Mas lo apuntado hasta aquí no alcanza a dar una idea, ni tan siquiera lejana, de lo que significaba estar preso en Kolymá. Éste fue el mayor y más terrible de todos los complejos concentracionarios del gulag (ese término, en realidad, es el acrónimo ruso de Administración Central de Campos de Reclusión). Lo integraban unos 120 campos, de los cuales 80 estaban dedicados a las labores en las minas. Inicialmente cubría un área correspondiente a la actual provincia de Magadán, pero se fue extendiendo de manera sistemática hasta llegar a abarcar el 10% del territorio de la antigua Unión Soviética. Estaba ubicado en el noroeste de Liberia, en una región que en invierno llega a los −60° C, y cuyos ríos y lagos permanecen congelados nueve meses del año. Una canción popular de la época decía: "Kolymá, Kolymá, planeta encantado / El invierno dura doce meses, el resto es verano". Acerca de los rigores de ese clima —a Kolymá se lo conocía como "el crematorio blanco"—, Shalámov comenta: "En los primeros tiempos, por las fugas no se añadían penas; te encerraban en una celda de aislamiento con el suelo de hierro, un castigo que para un hombre desnudo, en invierno era mortal".

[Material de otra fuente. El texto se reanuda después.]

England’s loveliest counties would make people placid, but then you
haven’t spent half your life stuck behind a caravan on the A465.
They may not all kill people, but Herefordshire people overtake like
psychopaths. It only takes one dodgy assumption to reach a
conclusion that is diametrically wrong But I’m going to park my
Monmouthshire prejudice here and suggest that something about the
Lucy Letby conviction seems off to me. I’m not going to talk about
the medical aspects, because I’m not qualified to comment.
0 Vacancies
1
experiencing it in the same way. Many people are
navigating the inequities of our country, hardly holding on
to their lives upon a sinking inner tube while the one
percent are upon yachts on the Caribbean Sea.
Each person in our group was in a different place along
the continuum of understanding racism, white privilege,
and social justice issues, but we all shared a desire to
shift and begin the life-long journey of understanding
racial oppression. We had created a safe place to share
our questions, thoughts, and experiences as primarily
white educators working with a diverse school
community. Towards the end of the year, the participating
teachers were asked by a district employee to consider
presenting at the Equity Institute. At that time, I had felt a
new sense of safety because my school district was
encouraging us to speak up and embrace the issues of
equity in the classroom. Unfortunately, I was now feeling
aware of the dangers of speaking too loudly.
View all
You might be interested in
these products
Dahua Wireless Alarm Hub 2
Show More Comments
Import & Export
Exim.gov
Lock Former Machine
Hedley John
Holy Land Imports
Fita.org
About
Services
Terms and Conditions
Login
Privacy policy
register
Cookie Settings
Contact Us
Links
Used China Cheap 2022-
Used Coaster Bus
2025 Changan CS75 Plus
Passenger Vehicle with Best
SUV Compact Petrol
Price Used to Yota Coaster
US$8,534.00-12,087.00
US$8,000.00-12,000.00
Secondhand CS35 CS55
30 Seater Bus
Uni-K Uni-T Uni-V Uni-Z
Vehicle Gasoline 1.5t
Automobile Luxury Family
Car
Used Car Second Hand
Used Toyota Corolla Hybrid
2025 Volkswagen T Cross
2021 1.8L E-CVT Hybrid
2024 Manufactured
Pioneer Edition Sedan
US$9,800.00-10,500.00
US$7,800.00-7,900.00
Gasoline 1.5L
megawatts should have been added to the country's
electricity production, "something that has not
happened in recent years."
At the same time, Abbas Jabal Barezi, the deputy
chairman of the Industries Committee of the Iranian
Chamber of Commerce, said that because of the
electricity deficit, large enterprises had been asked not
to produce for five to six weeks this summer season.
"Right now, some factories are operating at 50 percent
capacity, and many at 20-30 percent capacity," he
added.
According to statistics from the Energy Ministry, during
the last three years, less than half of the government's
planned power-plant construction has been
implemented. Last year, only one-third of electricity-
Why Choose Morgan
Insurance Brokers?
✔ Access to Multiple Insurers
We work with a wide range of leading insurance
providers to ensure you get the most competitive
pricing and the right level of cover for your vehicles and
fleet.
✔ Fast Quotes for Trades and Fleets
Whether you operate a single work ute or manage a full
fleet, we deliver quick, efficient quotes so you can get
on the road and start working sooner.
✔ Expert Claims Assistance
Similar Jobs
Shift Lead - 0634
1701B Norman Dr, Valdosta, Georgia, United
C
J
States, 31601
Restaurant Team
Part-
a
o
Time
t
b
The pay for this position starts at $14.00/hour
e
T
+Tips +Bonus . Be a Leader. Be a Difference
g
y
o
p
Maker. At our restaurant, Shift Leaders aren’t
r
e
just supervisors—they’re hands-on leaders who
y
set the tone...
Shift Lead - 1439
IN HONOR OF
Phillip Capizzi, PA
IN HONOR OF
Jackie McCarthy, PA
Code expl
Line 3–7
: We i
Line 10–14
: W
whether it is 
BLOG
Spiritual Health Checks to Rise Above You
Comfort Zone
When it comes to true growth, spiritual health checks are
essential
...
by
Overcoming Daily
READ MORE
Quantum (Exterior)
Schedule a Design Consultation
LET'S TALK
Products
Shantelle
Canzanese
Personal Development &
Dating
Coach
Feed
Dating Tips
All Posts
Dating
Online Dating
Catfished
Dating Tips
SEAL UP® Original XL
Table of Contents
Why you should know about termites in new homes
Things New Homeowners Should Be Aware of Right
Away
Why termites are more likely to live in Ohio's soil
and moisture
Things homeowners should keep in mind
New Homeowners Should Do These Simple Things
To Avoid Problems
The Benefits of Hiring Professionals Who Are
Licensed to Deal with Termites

El crudo invierno es por eso una referencia permanente en Relatos de Kolymá. Shalámov apunta que el sueño de todo recluso era calentarse, librarse de aquel frío helador que penetraba todo el cuerpo y detenía la actividad del cerebro. Narra que a los presos no les mostraban el termómetro, aunque tampoco les hacía falta: "había que salir al trabajo cualesquiera que fueran los grados. Por lo demás, los viejos del lugar calculaban casi con exactitud el frío sin termómetro alguno: si había niebla helada, quería decir que afuera hacía cuarenta grados bajo cero; si al expulsar el aire éste salía con un silbido pero aún no costaba respirar, significaba que hacía cuarenta y cinco grados; pero si la respiración era ruidosa y faltaba el aire, entonces era que estábamos a cincuenta. Por debajo de los cincuenta y cinco un escupitajo se helaba en el vuelo".